* WORK TASK
Each entry should be printed exactly, with its images omitted.

== DATA FOR PROCESSING ==

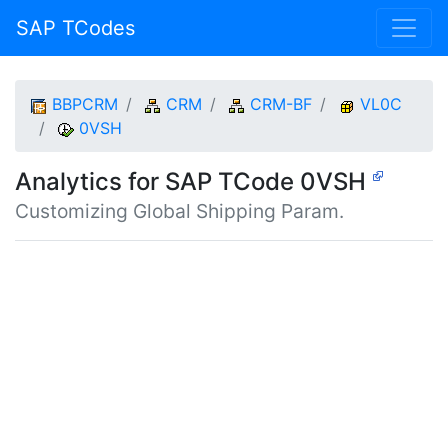
SAP TCodes
BBPCRM
CRM
CRM-BF
VL0C
0VSH
Analytics for SAP TCode 0VSH
Customizing Global Shipping Param.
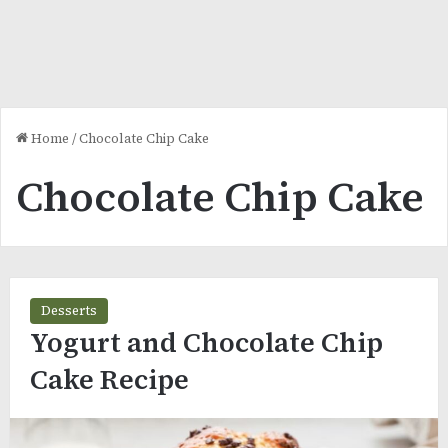
Home
/
Chocolate Chip Cake
Chocolate Chip Cake
Desserts
Yogurt and Chocolate Chip
Cake Recipe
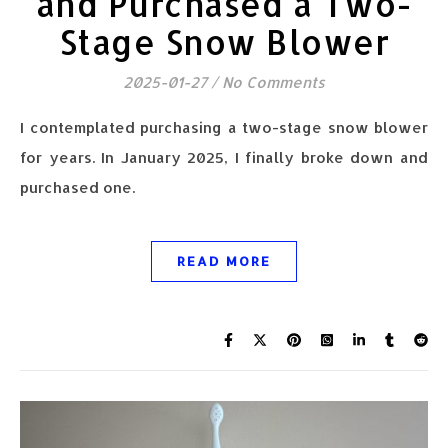
and Purchased a Two-
Stage Snow Blower
2025-01-27
/
No Comments
I contemplated purchasing a two-stage snow blower
for years. In January 2025, I finally broke down and
purchased one.
READ MORE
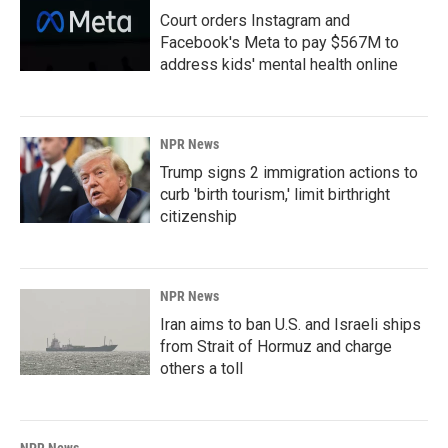
Court orders Instagram and
Facebook's Meta to pay $567M to
address kids' mental health online
NPR News
Trump signs 2 immigration actions to
curb 'birth tourism,' limit birthright
citizenship
NPR News
Iran aims to ban U.S. and Israeli ships
from Strait of Hormuz and charge
others a toll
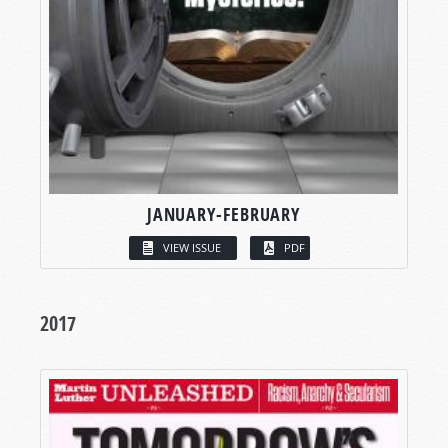
JANUARY-FEBRUARY
VIEW ISSUE
PDF
2017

===

* SOLUTION TO THIS EXERCISE
SAP TCodes
BBPCRM
CRM
CRM-BF
VL0C
0VSH
Analytics for SAP TCode 0VSH
Customizing Global Shipping Param.
Home
/
Chocolate Chip Cake
Chocolate Chip Cake
Desserts
Yogurt and Chocolate Chip
Cake Recipe
and Purchased a Two-
Stage Snow Blower
2025-01-27
/
No Comments
I contemplated purchasing a two-stage snow blower
for years. In January 2025, I finally broke down and
purchased one.
READ MORE
Court orders Instagram and
Facebook's Meta to pay $567M to
address kids' mental health online
NPR News
Trump signs 2 immigration actions to
curb 'birth tourism,' limit birthright
citizenship
NPR News
Iran aims to ban U.S. and Israeli ships
from Strait of Hormuz and charge
others a toll
JANUARY-FEBRUARY
VIEW ISSUE
PDF
2017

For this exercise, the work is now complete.